Tanaocrossus Temporal range: Carnian–Rhaetian PreꞒ Ꞓ O S D C P T J K Pg N

Scientific classification
- Kingdom: Animalia
- Phylum: Chordata
- Class: Actinopterygii
- Order: †Scanilepiformes
- Genus: †Tanaocrossus Schaeffer, 1967
- Species: †T. kalliokoskii
- Binomial name: †Tanaocrossus kalliokoskii Schaeffer, 1967

= Tanaocrossus =

- Authority: Schaeffer, 1967
- Parent authority: Schaeffer, 1967

Extinct genus of fishes

Tanaocrossus (Ancient Greek for "outstretched fringe", referring to its distinctive dorsal fin) is an extinct genus of primitive freshwater ray-finned fish that inhabited southwestern and eastern North America during the Late Triassic period. It contains a single known species, T. kalliokoskii, known from the United States, with indeterminate species also known.

It is primarily known from the Norian to Rhaetian of the Chinle Formation of Colorado and Utah. Indeterminate remains are known from the Dockum Group of Texas and New Mexico (Bull Canyon Formation). A single fragmentary but distinctive fossilized fin from the earlier Carnian-aged Doswell Formation of Virginia, which shares the genus's distinctive fin rays, was long the only record from the eastern United States, but a partial specimen was also later identified from the Manassas Sandstone.

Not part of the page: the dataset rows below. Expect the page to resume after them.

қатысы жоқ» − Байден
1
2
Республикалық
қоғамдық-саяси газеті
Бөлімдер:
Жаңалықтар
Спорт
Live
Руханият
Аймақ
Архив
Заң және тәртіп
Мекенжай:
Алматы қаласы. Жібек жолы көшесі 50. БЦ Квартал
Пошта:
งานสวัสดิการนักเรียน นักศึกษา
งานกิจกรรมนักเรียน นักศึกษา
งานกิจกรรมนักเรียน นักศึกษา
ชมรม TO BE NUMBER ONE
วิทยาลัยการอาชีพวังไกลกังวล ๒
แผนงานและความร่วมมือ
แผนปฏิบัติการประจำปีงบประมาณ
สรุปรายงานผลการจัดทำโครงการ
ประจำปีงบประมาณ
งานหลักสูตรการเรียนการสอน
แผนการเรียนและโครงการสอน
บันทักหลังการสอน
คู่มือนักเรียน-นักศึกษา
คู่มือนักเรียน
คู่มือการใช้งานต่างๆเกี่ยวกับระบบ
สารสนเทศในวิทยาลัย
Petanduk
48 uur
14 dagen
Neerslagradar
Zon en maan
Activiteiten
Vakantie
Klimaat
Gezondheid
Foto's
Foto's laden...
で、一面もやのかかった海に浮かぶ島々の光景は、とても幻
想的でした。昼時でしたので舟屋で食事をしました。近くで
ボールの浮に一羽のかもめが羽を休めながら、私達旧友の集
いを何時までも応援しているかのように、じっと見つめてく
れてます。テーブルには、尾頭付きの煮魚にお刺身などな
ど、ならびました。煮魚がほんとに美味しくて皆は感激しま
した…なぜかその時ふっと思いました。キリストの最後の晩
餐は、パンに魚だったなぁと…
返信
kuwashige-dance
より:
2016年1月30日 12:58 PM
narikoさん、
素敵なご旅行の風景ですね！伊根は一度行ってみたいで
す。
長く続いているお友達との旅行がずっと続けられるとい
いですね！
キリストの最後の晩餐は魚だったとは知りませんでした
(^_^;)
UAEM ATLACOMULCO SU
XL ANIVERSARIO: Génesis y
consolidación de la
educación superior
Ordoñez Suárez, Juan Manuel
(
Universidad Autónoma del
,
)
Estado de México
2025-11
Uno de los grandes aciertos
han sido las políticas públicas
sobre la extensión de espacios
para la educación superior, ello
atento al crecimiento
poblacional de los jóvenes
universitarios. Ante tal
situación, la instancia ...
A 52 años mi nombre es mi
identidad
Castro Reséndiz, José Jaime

Morphologically, it can be easily distinguished from other co-occurring fishes by its highly elongated dorsal fin that stretches across its body. Its taxonomic affiliations have long been enigmatic since its description due to its unusual morphology. More recent studies have found it to be a scanilepiform, an enigmatic order of fish which were later found to most likely be basal cladistians, which would make it a distant relative of modern bichirs. A 2008 study questioned this assignment and instead reclassified it to the Perleidiformes, but this has been disputed by later studies.

It was likely a slow-moving fish that inhabited quiet waters, with its dorsal fin allowing for undulation while swimming.